Law enforcement has been particularly interested in the technology's ability to quickly identify
people's faces in digital images and videos. For instance, the AI-powered algorithms can scan
an image of a suspect, and then narrow down the person's real identity by matching the face
with photos in a criminal database, or even images scraped from social media.
However, civil liberty groups fear the technology could be deployed widely, giving it the power
to conduct surveillance and potentially collect your biometric information. The other concern is
what if the facial recognition makes a mistake? Ongoing research has shown the AI-powered
algorithms can sometimes incorrectly identify women and minorities.
The potential for abuse is why Google's cloud business decided in December 2018 to hold off
from offering a facial-recognition system for general purposes. "There are real concerns about
the potential negative consequences of AI, from deepfakes to nefarious uses of facial recognition,
" Google's CEO wrote in an op-ed in The Financial Times on Sunday. "While there is already some
work being done to address these concerns, there will inevitably be more challenges ahead that
no one company or industry can solve alone."
As a result, Pichai is advocating for world governments to come up with a regulatory approach to
rein in AI-powered technologies, including facial recognition. "I think it's up to governments to
charter the course (on facial recognition). And it can be done in partnership. But I do think it's an
important area, and it has to be one of the higher risk applications that we tackle in the first wave
of use cases that we see," Pichai said during his talk in Brussels.

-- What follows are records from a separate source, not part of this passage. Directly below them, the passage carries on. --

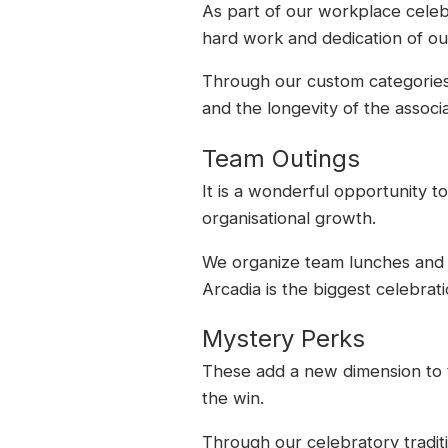
As part of our workplace celeb
hard work and dedication of ou
Through our custom categories, 
and the longevity of the associa
Team Outings
It is a wonderful opportunity 
organisational growth.
We organize team lunches and d
Arcadia is the biggest celebrati
Mystery Perks
These add a new dimension to t
the win.
Through our celebratory tradit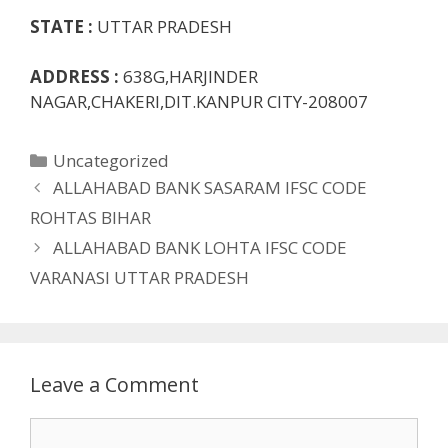
STATE :
UTTAR PRADESH
ADDRESS :
638G,HARJINDER
NAGAR,CHAKERI,DIT.KANPUR CITY-208007
Categories
Uncategorized
ALLAHABAD BANK SASARAM IFSC CODE
ROHTAS BIHAR
ALLAHABAD BANK LOHTA IFSC CODE
VARANASI UTTAR PRADESH
Leave a Comment
Comment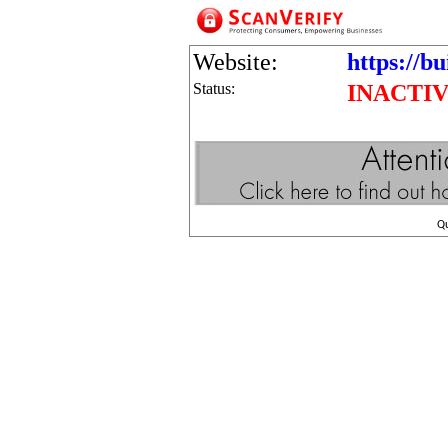
Website:
https://bu
Status:
INACTI
Q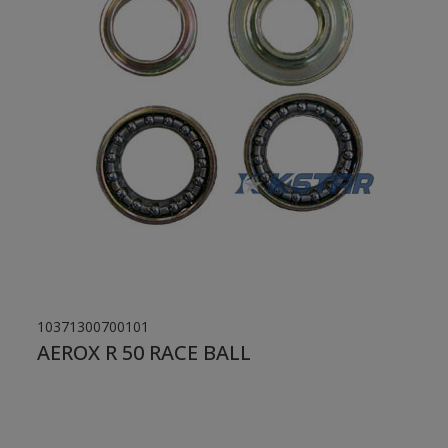
10371300700101
AEROX R 50 RACE BALL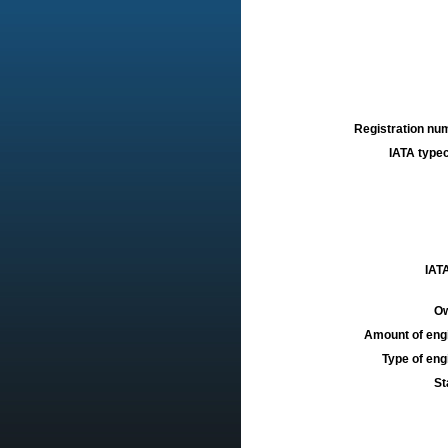
Registration num
IATA typec
IATA
Ow
Amount of engi
Type of engi
St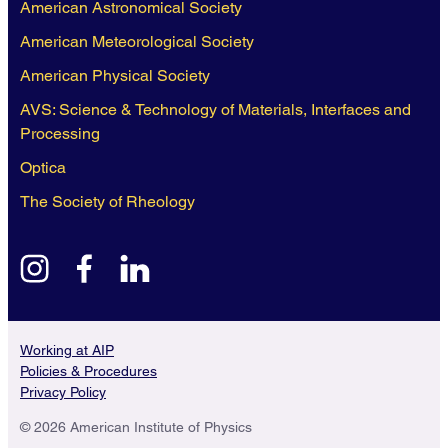
American Astronomical Society
American Meteorological Society
American Physical Society
AVS: Science & Technology of Materials, Interfaces and
Processing
Optica
The Society of Rheology
instagram
facebook
linkedin
Working at AIP
Policies & Procedures
Privacy Policy
© 2026 American Institute of Physics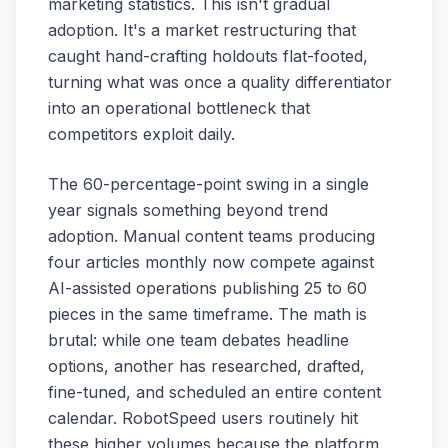
marketing statistics. This isn't gradual
adoption. It's a market restructuring that
caught hand-crafting holdouts flat-footed,
turning what was once a quality differentiator
into an operational bottleneck that
competitors exploit daily.
The 60-percentage-point swing in a single
year signals something beyond trend
adoption. Manual content teams producing
four articles monthly now compete against
AI-assisted operations publishing 25 to 60
pieces in the same timeframe. The math is
brutal: while one team debates headline
options, another has researched, drafted,
fine-tuned, and scheduled an entire content
calendar. RobotSpeed users routinely hit
these higher volumes because the platform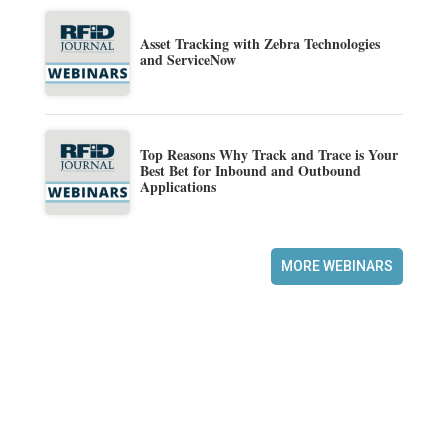
Asset Tracking with Zebra Technologies
and ServiceNow
Top Reasons Why Track and Trace is Your
Best Bet for Inbound and Outbound
Applications
MORE WEBINARS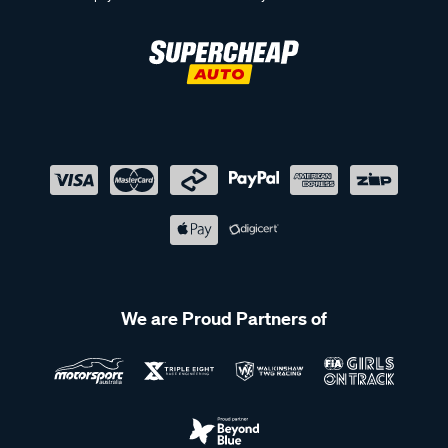
We are Proud Partners of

The American Civil Liberties Union agrees with Google's CEO and is urging governments to act now.
"Unethical surveillance companies will not wait for regulations before pushing their untested, error-prone,
and dystopian face tracking technologies on police departments across the country and the world,"
said ACLU's legislative counsel Neema Singh Guliani in a statement.
Others, like Amazon, have also been calling for facial-recognition tech regulations to prevent abuses.
But in the meantime, the company continues to market its own facial-recognition solution to police
departments and governments as a way to help them solve crimes, to the chagrin of civil liberties groups.
Microsoft, meanwhile, has been outspoken in calling for regulations on facial recognition. But company
President Brad Smith is pushing back on imposing a complete moratorium on the technology, pointing
to how the same systems can be used to identify and track down missing persons.
"I'm really reluctant to say let's stop people from using technology in a way that will reunite families when
it can help them do it," Smith told Reuters. "The second thing I would say is you don't ban it if you actually
believe there is a reasonable alternative that will enable us to, say, address this problem with a scalpel instead
of a meat cleaver."
The debate, meanwhile, comes after the New York Times this weekend published a troubling story about
Clearview AI, a little-known startup that can take a photo of someone and match it with public photos from
across the internet. "Users would potentially be able to identify every person they saw. The tool could identify
activists at a protest or an attractive stranger on the subway, revealing not just their names but where they lived,
what they did and whom they knew," the Times reports.